May 1, 2024

Bureau of Land Management embraces new Public Lands Rule for conservation-centric management

Arizona poised to lead in sustainable land management, bolstered by federal support and community engagement.

BLM Directors Tracy Stone-Manning, director of the Bureau of Land Management, Ray Suazo, BLM Arizona State Director and Leon Thomas, district manager of the BLM Phoenix district office at the the Goldfield Recreation Area on Wednesday, April 24, 2024.
Katya Mendoza, AZPM News

The new Public Lands Rule, which was announced by the Bureau of Land Management (BLM) last month, will help guide management decisions that place conservation at the forefront, safeguarding the 245 million acres of lands and waters the agency oversees.
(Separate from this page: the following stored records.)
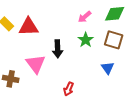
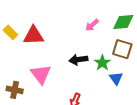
green star: (86, 40) -> (102, 63), moved
black arrow: (58, 49) -> (78, 60), moved, turned 84

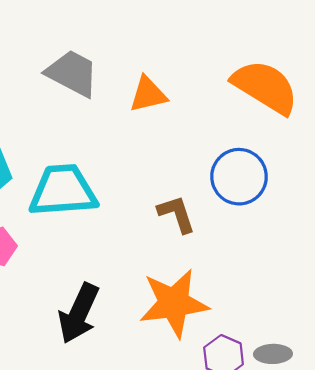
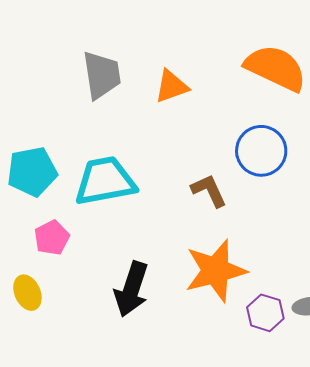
gray trapezoid: (72, 73) -> (102, 75), turned 60

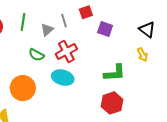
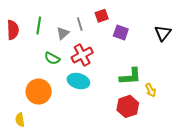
black triangle: (147, 30) -> (163, 33), turned 30
yellow arrow: (142, 55) -> (151, 90), moved

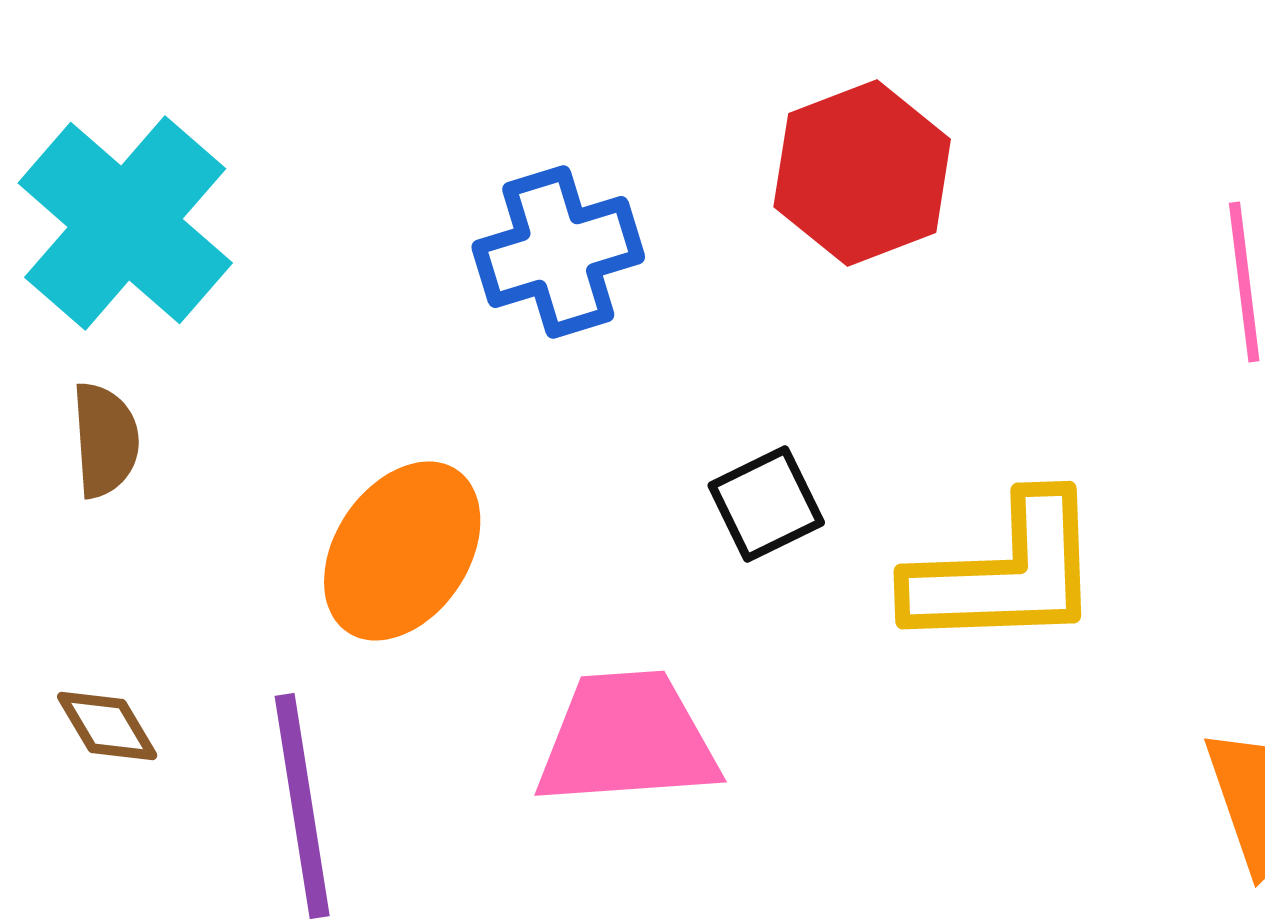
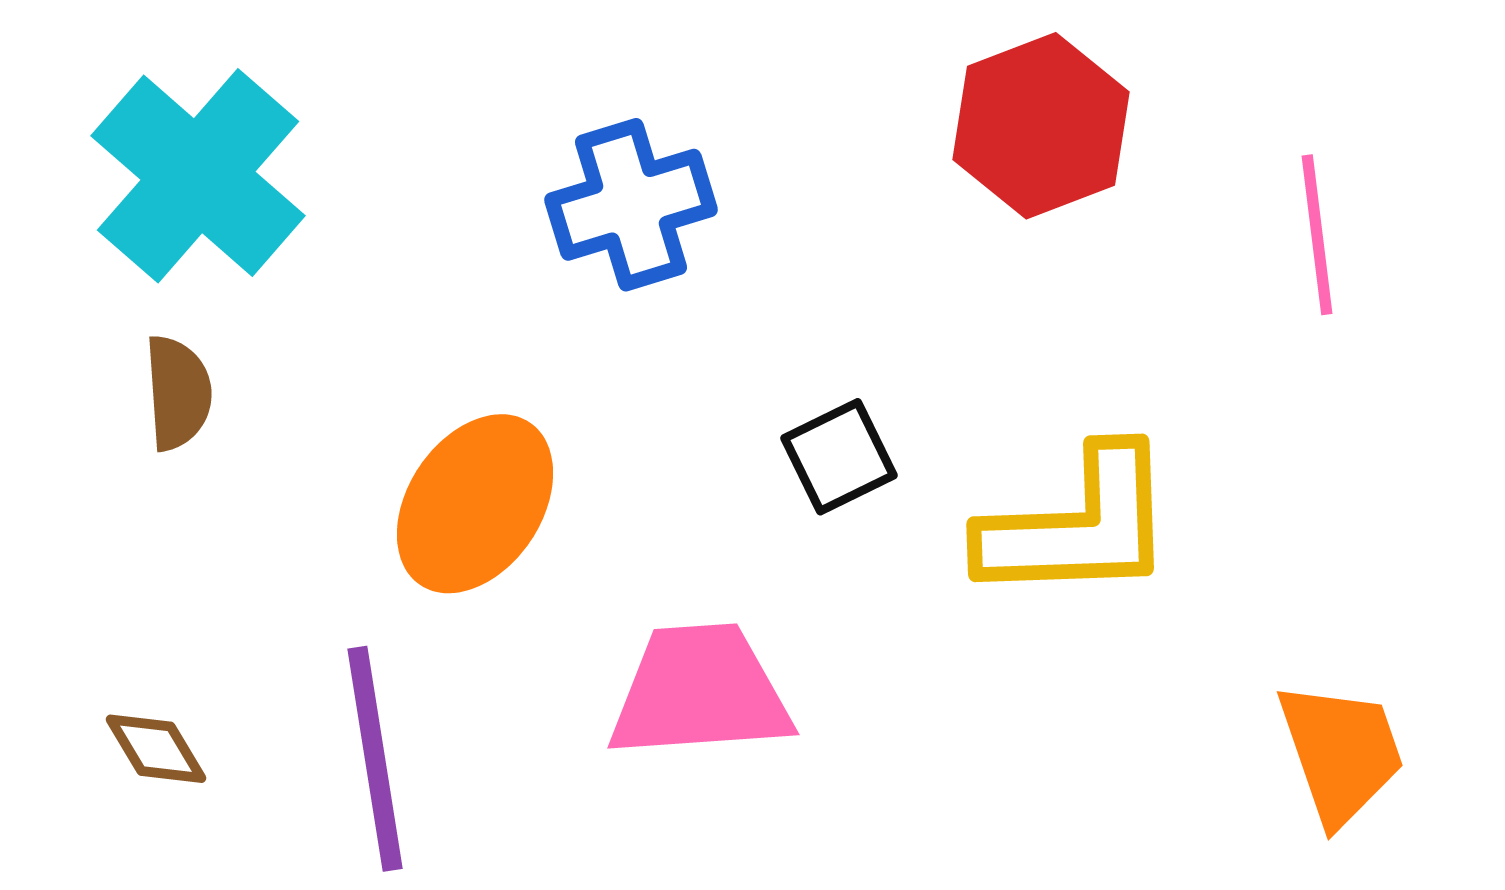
red hexagon: (862, 173) -> (1041, 126), moved
brown diamond: (107, 726) -> (156, 749), moved

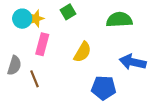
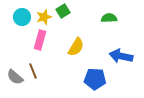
yellow star: (36, 19) -> (44, 17), moved
green semicircle: (119, 20) -> (109, 18), size x0.7
gray semicircle: (14, 65) -> (15, 77), moved, turned 114

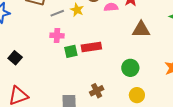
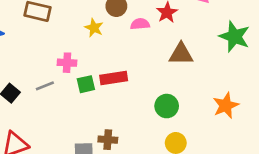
gray line: (57, 13) -> (45, 86), moved
brown cross: (97, 91) -> (108, 140), moved, turned 32

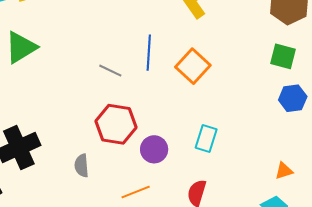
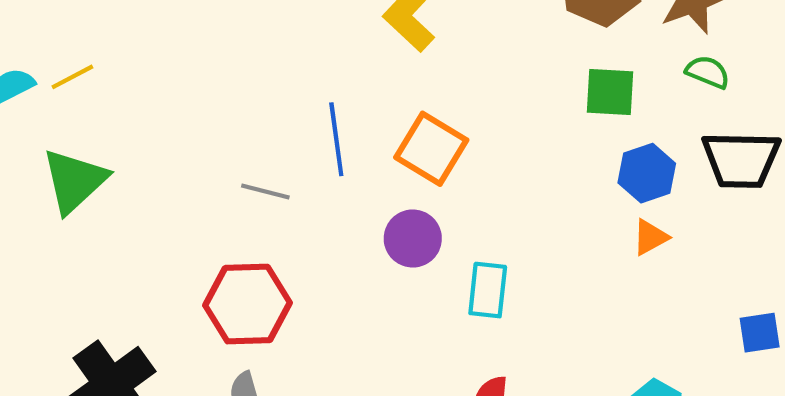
red hexagon: (116, 124) -> (248, 304), moved
purple circle: (154, 149) -> (413, 238), moved
orange triangle: (284, 171) -> (650, 237), moved

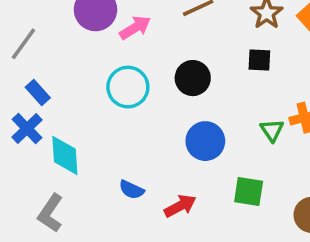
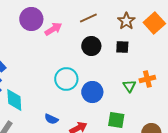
black circle: (193, 78) -> (91, 46), moved
cyan circle: (128, 87) -> (66, 79), moved

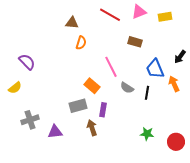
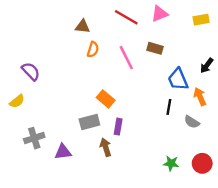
yellow rectangle: (165, 17) -> (201, 20), moved
pink line: (111, 67) -> (126, 58), moved
gray semicircle: (127, 88) -> (192, 122), moved
green star: (147, 134) -> (171, 163), moved

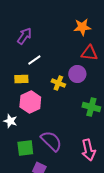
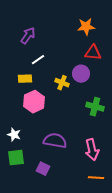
white star: (10, 121) -> (14, 135), moved
purple semicircle: (51, 141) -> (55, 141), turned -35
green square: (25, 148) -> (16, 158), moved

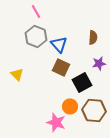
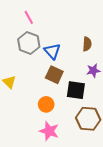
black square: (82, 82) -> (76, 90), turned 36
orange circle: (70, 106) -> (46, 104), moved

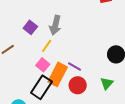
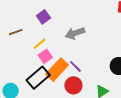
gray arrow: (55, 25) -> (75, 33), moved, turned 42
yellow line: (47, 46) -> (40, 44), moved

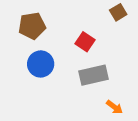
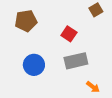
blue circle: (41, 64) -> (34, 65), moved

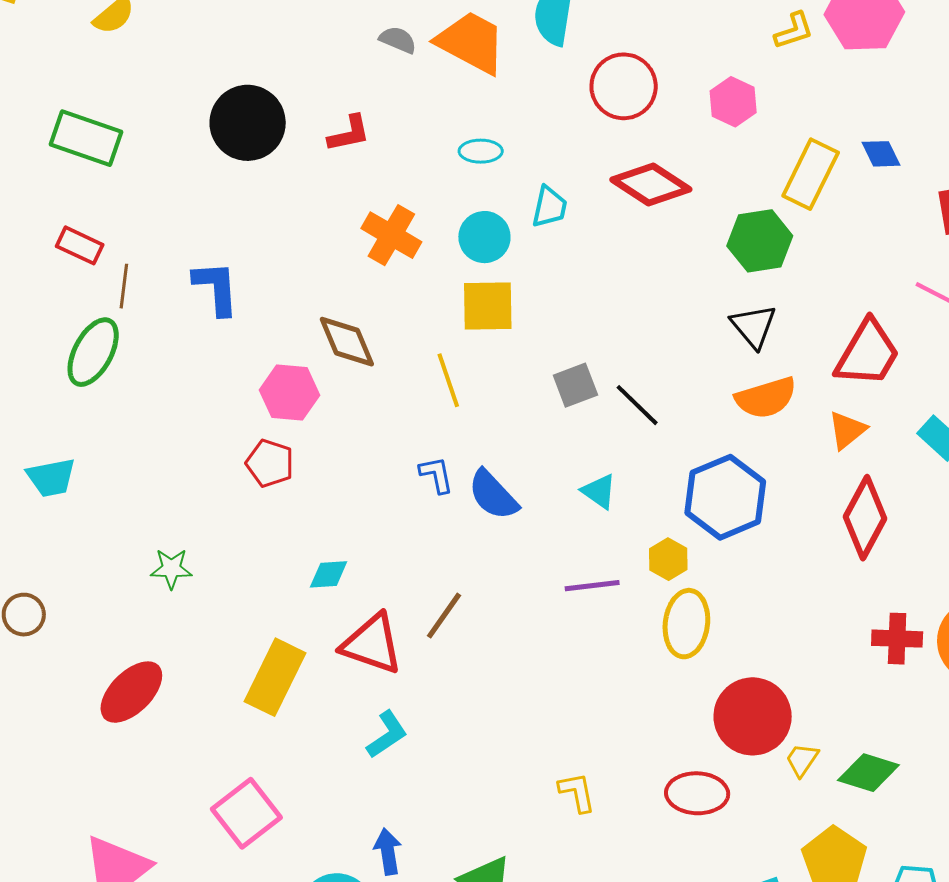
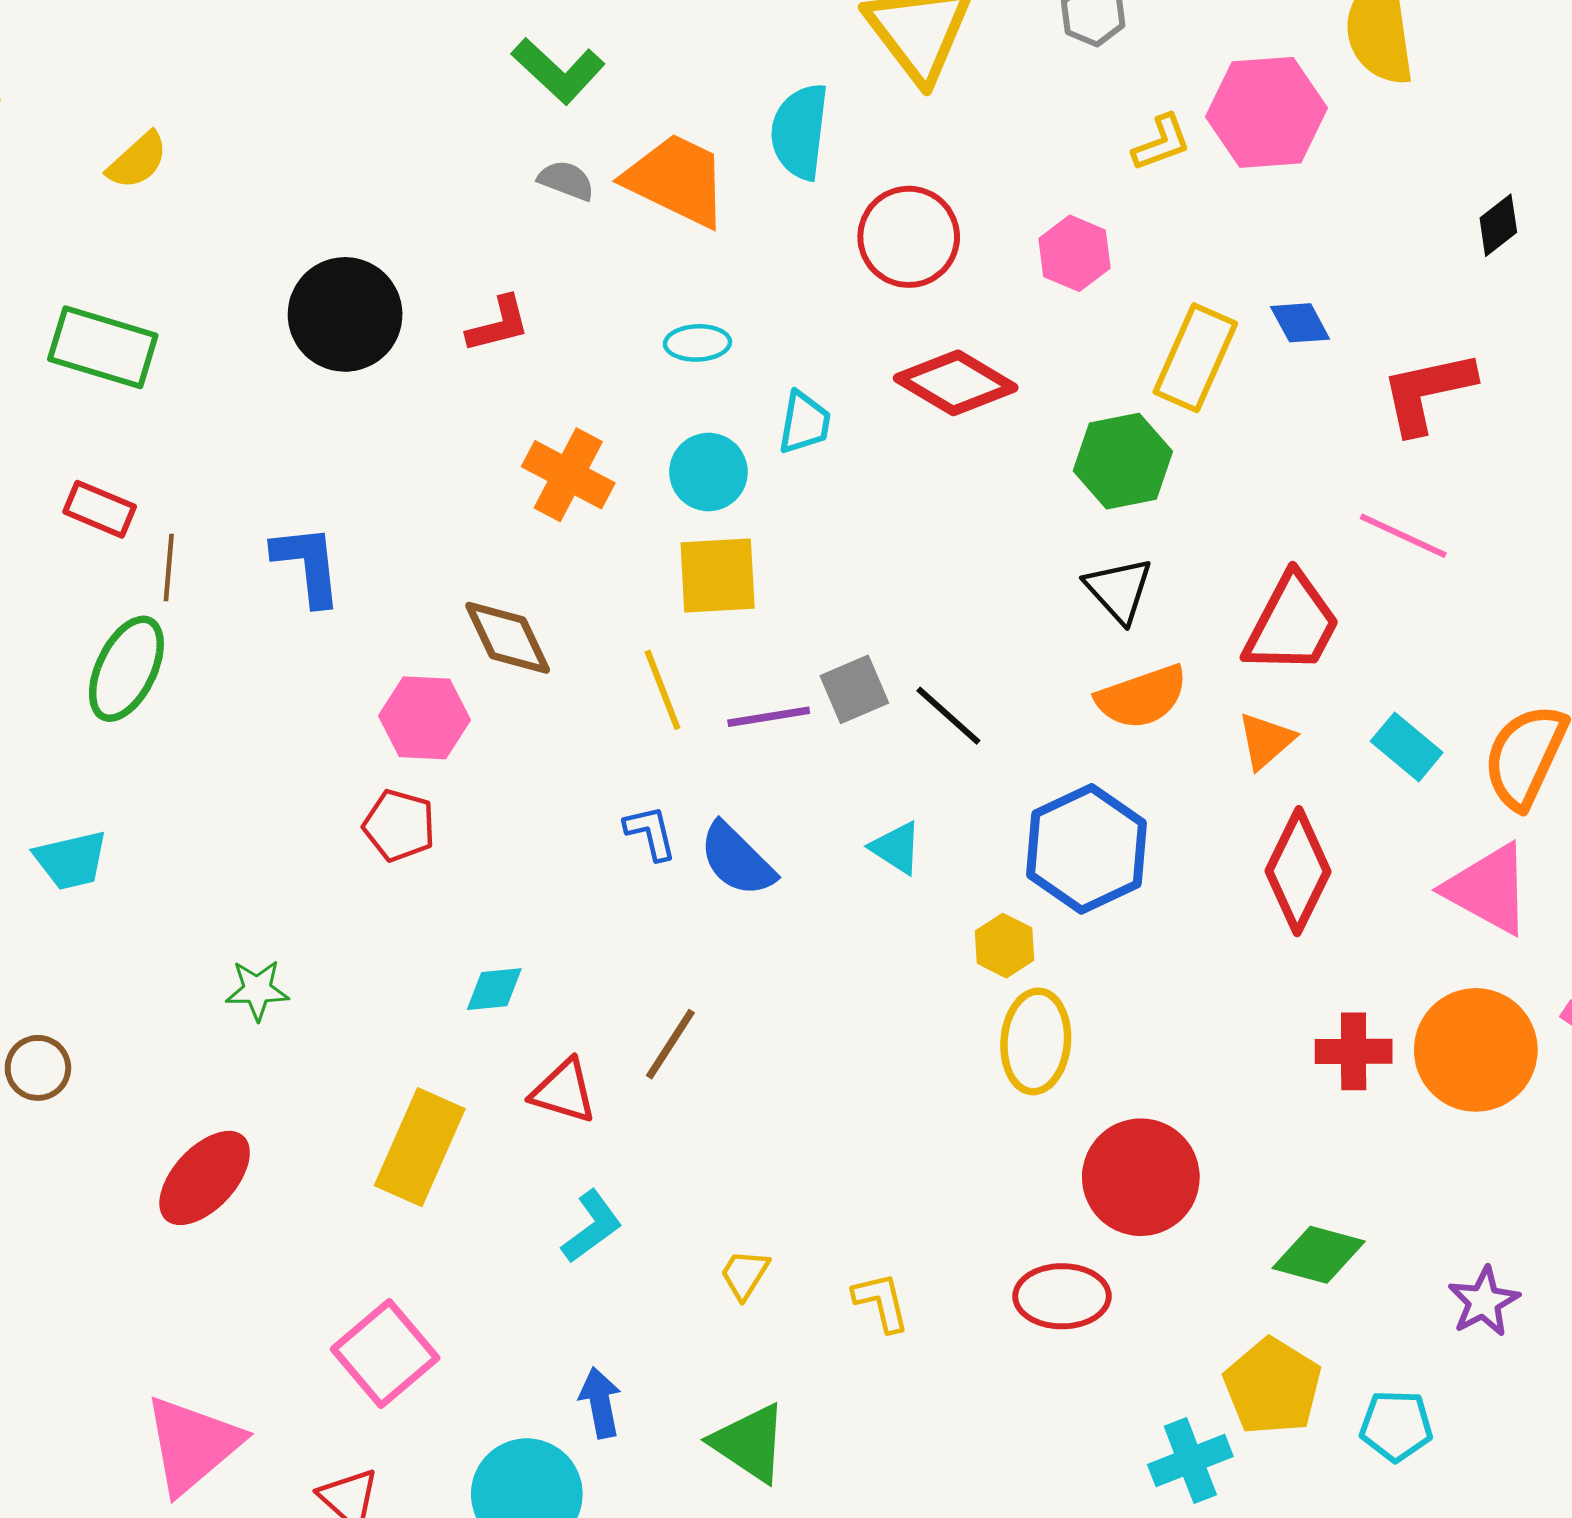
purple line: (592, 586) -> (769, 717), moved
red triangle: (372, 644) -> (564, 1091), size x0.7
yellow trapezoid: (802, 760) -> (745, 1274), moved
In Arizona, the state will benefit from the policy pivot by allowing the state to offer long durable solutions for healthy lands and waters into the future, according to BLM national director, Tracy-Stone Manning.

“What we’re doing is putting conservation on par, on equal footing with all of the other multiple uses that we do,” Stone-Manning said.

The director recently stopped in Arizona to visit one of the many parcels of land that the agency is responsible for managing, the Goldfield Recreation Area, just northeast of Apache Junction.

The area of about 1,091 acres was proposed as a special recreation management area last year and was recently reclaimed from illegal dumping and camping overstay.

Leon Thomas, district manager for the Phoenix district office said approximately 110 encampments, varying from burned out and abandoned to people still living there, were cleared.

The agency had brought in social service organizations like ASU Action Nexus on Housing and Homelessness to offer unsheltered folks services, later mitigating the land and using fuel treatments to create fire breaks to improve the landscape and return it to its natural state.

Ray Suazo, BLM Arizona state director, thinks that the new rule will help restore public lands and keep wildlife corridors viable and available.

“In’s getting hotter and drier, the climate impacts are in front of us…making conservation a priority, helps us pay attention to the changing landscape and make it a priority when we’re talking about restoring landscapes,” Suazo said.

“We have rules around developing oil and gas, we have rules around grazing, rules around renewable energy and now we’re putting a framework or a rule around how we implement the conservation side of our mission so that we can ensure these lands and waters are healthy for future generations,” Stone-Manning said.

In Arizona, BLM oversees 12.1 million acres of surface land and 17.5 million subsurface acres.

Suazo noted that through the Bipartisan Inflation Law (BIL) and Inflation Reduction Act (IRA), the BLM has been able to do restoration work and identify conservation opportunities, due to a $15.2 million investment from President Biden’s Investing in American Agenda.

Since being signed into law, the BIL has funded over $21 million in projects in Arizona.